Published : 27 Oct 2017, 03:00

  DF-Xinhua Report
File Photo Xinhua.

The number of Americans dying from drug overdoses jumped by more than 200 percent in the past 16 years, the U.S. Centers for Disease Control and Prevention (CDC) has said.

Drug overdoses are now the leading cause of injury-related death in the country, according to a report released by the CDC last week.

More than 52,000 Americans died of a drug overdose in 2015, 211 percent higher than the 16,849 people who died of overdoses in 1999 and double the 25,785 who died that way in 2003, the data showed.

Overdose deaths have spiked particularly in nonmetropolitan, rural parts of the country, where the number of deaths has jumped 325 percent over the past 16 years.

Opioid use, which has skyrocketed since the turn of the century, is to blame for much of the increase, said the agency's researchers.

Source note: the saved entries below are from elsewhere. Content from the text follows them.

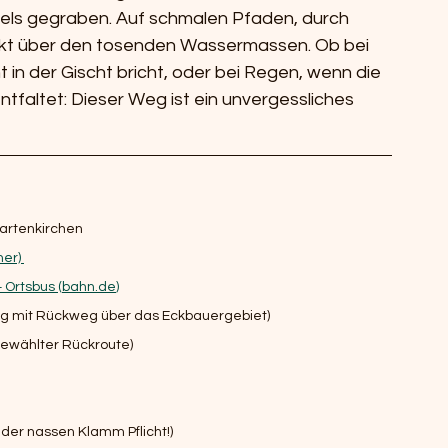
lkfels gegraben. Auf schmalen Pfaden, durch 
ekt über den tosenden Wassermassen. Ob bei 
in der Gischt bricht, oder bei Regen, wenn die 
tfaltet: Dieser Weg ist ein unvergessliches 
artenkirchen 
er) 
Ortsbus (
bahn.de
)
 mit Rückweg über das Eckbauergebiet) 
 gewählter Rückroute) 
n der nassen Klamm Pflicht!)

Drug use in the United States has risen more precipitously among those over the age of 26, and especially among those over the age of 35.

The soar in the number of prescription drugs including opioids provided to patients has led to more use of illicit drugs like heroin, fentanyl and methamphetamines in the United States, according to a TheHill news daily report.

On Thursday, U.S. President Donald Trump declared the epidemic of abuse of pain-killing opioids a public health emergency.